Tithe: A Modern Faerie Tale
- First edition (US)
- Author: Holly Black
- Cover artist: Greg Spalenka
- Series: Modern Tale of Faerie
- Genre: Young adult fantasy
- Publisher: Simon & Schuster
- Publication date: October 2002
- Publication place: United States
- Media type: Print (hardcover)
- Pages: 310 (first ed.)
- ISBN: 0-689-84924-9
- OCLC: 48140506
- LC Class: PZ7.B52878 Ti 2002
- Followed by: Valiant

= Tithe (novel) =

2002 young-adult fantasy novel by Holly Black

Tithe: A Modern Faerie Tale is a young-adult fantasy novel written by Holly Black. It was published in 2002 by Simon & Schuster, who recommended it for "ages 12 up". Sequels – Valiant (2005) and Ironside (2007) – completed a trilogy that is sometimes called [A] Modern Tale of Faerie, the subtitle of volume two.

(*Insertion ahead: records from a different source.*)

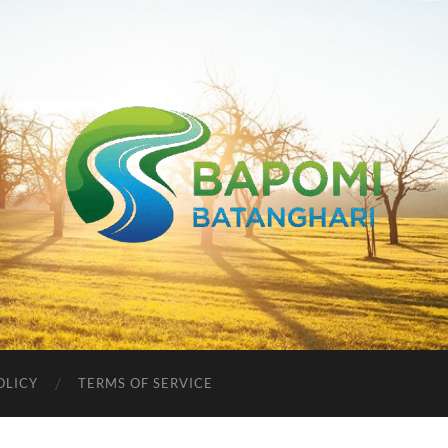
Bapomi
Batanghari
OLICY
TERMS OF SERVICE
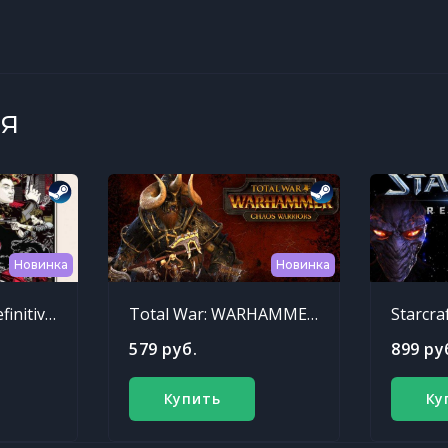
я
Новинка
Новинка
Sleeping Dogs: Definitive Edition
Total War: WARHAMMER - Chaos Warriors Race Pack
Starcra
579 руб.
899 ру
Купить
Ку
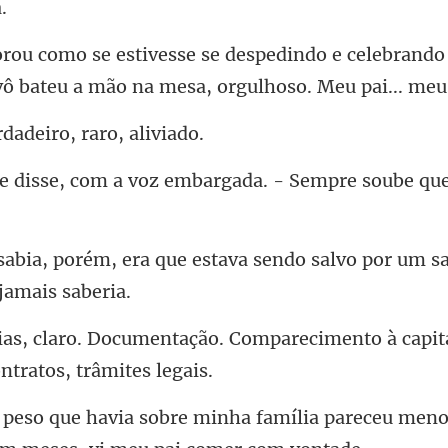
e celebrand
ô bateu a mã
rdadeiro, r
m a voz embargada. - Sempr
estava sendo salvo por um sa
o. Comparecimento à capit
a família pareceu meno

The novel is set on the Jersey Shore and Black calls it "suburban fantasy, as opposed to urban fantasy".

Tithe was one of five finalists for the annual Mythopoeic Fantasy Award in children's literature.

==Plot summary==

Tithe follows the story of sixteen-year-old American, Kaye Fierch, a young nomad who tours the country with her mother's rock band. The book begins in Philadelphia, at a gig her mother's band Stepping Razor is playing in a seedy bar in Philadelphia. After her mother's boyfriend and guitarist, Lloyd, attempts to stab her mother under the enchantment of Nephamael (a knight of the Unseelie Court) her mother takes her back to Kaye's grandmother's house in New Jersey to stay.

Once at her grandmother's house, Kaye begins to look for her old "imaginary" friends she had during her childhood, faeries named Lutie-Loo, Spike, and Gristle. However, she fails to find them and, begins to suspect that they were simply figments of her imagination. Her suspicions dissolve when she finds and saves the life of Roiben, a faerie knight, by pulling an iron-tipped arrow from his chest. In return, he grants her three truthfully answered questions about anything she chooses, which she does not immediately use. Soon after this, Spike and Lutie-Loo contact her and warn her that Roiben is a murderer who has killed Gristle. As revenge, Kaye tricks Roiben into telling her his full name (she later learns that faeries can be controlled by their true names).

Later on, her friends tell her that she is a changeling and that she should keep her human appearance, because the Unseelie Court wishes to use her as a "Tithe" in order to bind the Solitary Fey to the Court's queen, Nicnevin. Since Kaye is not mortal, the ritual will be forfeit, and the fey whom the Unseelie Court wishes to bind will go free. Kaye attempts to control her newfound abilities by enlisting the help of a kelpie to teach her how to use magic. She is soon kidnapped by a group of fairies, as planned and is taken to the Unseelie Court to go through the sacrificial ceremony. Before the ceremony, Roiben has a dress made for her and allowed her to stay with him that night, when they acknowledge each other's feelings. At the climax of the ceremony, Kaye uses Roiben's full name and orders him to free her from her bonds before she is killed, resulting in a bloodbath between Roiben and the court, and then fleeing to safety. He kills the queen of the Unseelie Court and many of her guards.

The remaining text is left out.